Britain is a top player on foreign affairs and defence, with United Nations veto powers, nuclear weapons and the strongest army in the EU alongside France's. But it has always been sceptical of plans to strengthen EU military capabilities outside of NATO.
"While NATO exists to defend its members – most of which are European – from external attack, Europeans must be better equipped, trained and organized to contribute decisively to such collective efforts, as well as to act autonomously if and when necessary," a strategy paper to be discussed by the bloc's leaders, seen by dpa, says.
The 32-page document, titled Shared Vision, Common Action: A Stronger Europe - A Global Strategy for the European Union's Foreign and Security Policy, does not mention the so-called Brexit issue explicitly.
EU foreign policy chief Federica Mogherini was scheduled to present the paper Tuesday at an EU summit in Brussels. Britain's EU departure plans are all but certain to top the agenda at the summit, which was also due to be attended by NATO Secretary General Jens Stoltenberg.

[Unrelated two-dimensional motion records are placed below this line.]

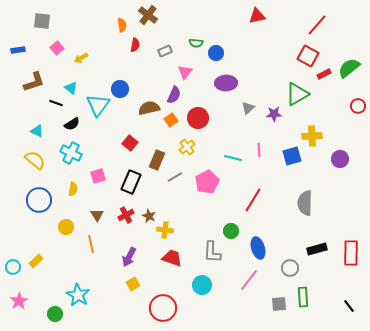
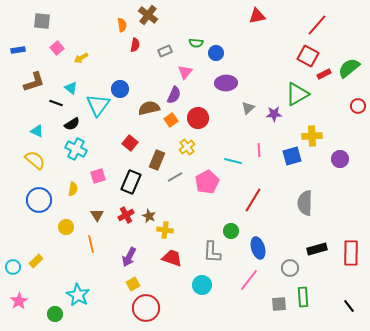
cyan cross at (71, 153): moved 5 px right, 4 px up
cyan line at (233, 158): moved 3 px down
red circle at (163, 308): moved 17 px left
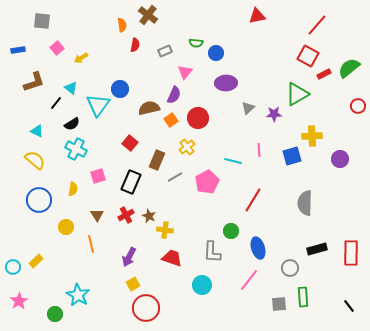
black line at (56, 103): rotated 72 degrees counterclockwise
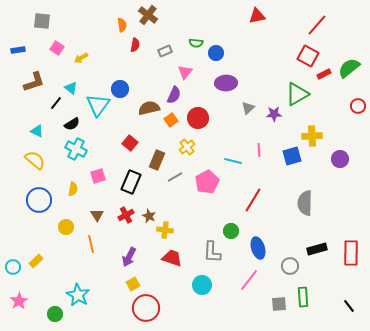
pink square at (57, 48): rotated 16 degrees counterclockwise
gray circle at (290, 268): moved 2 px up
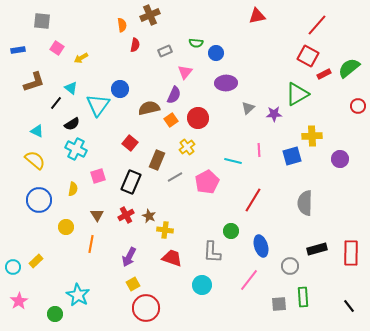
brown cross at (148, 15): moved 2 px right; rotated 30 degrees clockwise
orange line at (91, 244): rotated 24 degrees clockwise
blue ellipse at (258, 248): moved 3 px right, 2 px up
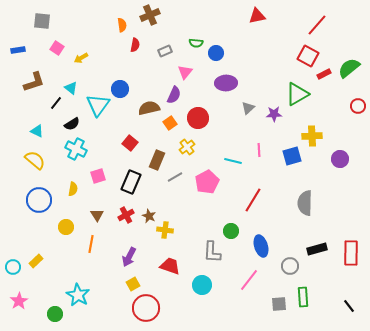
orange square at (171, 120): moved 1 px left, 3 px down
red trapezoid at (172, 258): moved 2 px left, 8 px down
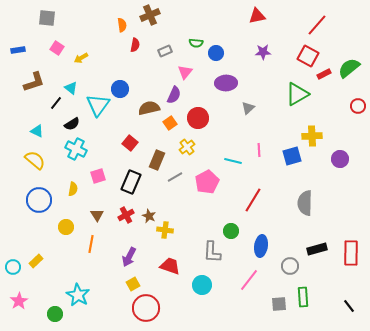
gray square at (42, 21): moved 5 px right, 3 px up
purple star at (274, 114): moved 11 px left, 62 px up
blue ellipse at (261, 246): rotated 25 degrees clockwise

The paper also calls for EU unity towards Russia and says that managing relations with the Kremlin "represents a key strategic challenge" for the bloc, which is finalizing a decision on renewing economic sanctions against Moscow for its actions in Ukraine.
"We will not recognize Russia's illegal annexation of Crimea nor accept the destabilization of eastern Ukraine," the EU text says, while proposing to "engage Russia to discuss disagreements and cooperate if and when our interests overlap."
Foreign policy priorities set by Mogherini also include greater intelligence cooperation against terrorists and securing free trade deals with the United States, Latin America, Japan, India and other Asian nations, as well as work with African partners to control migration flows.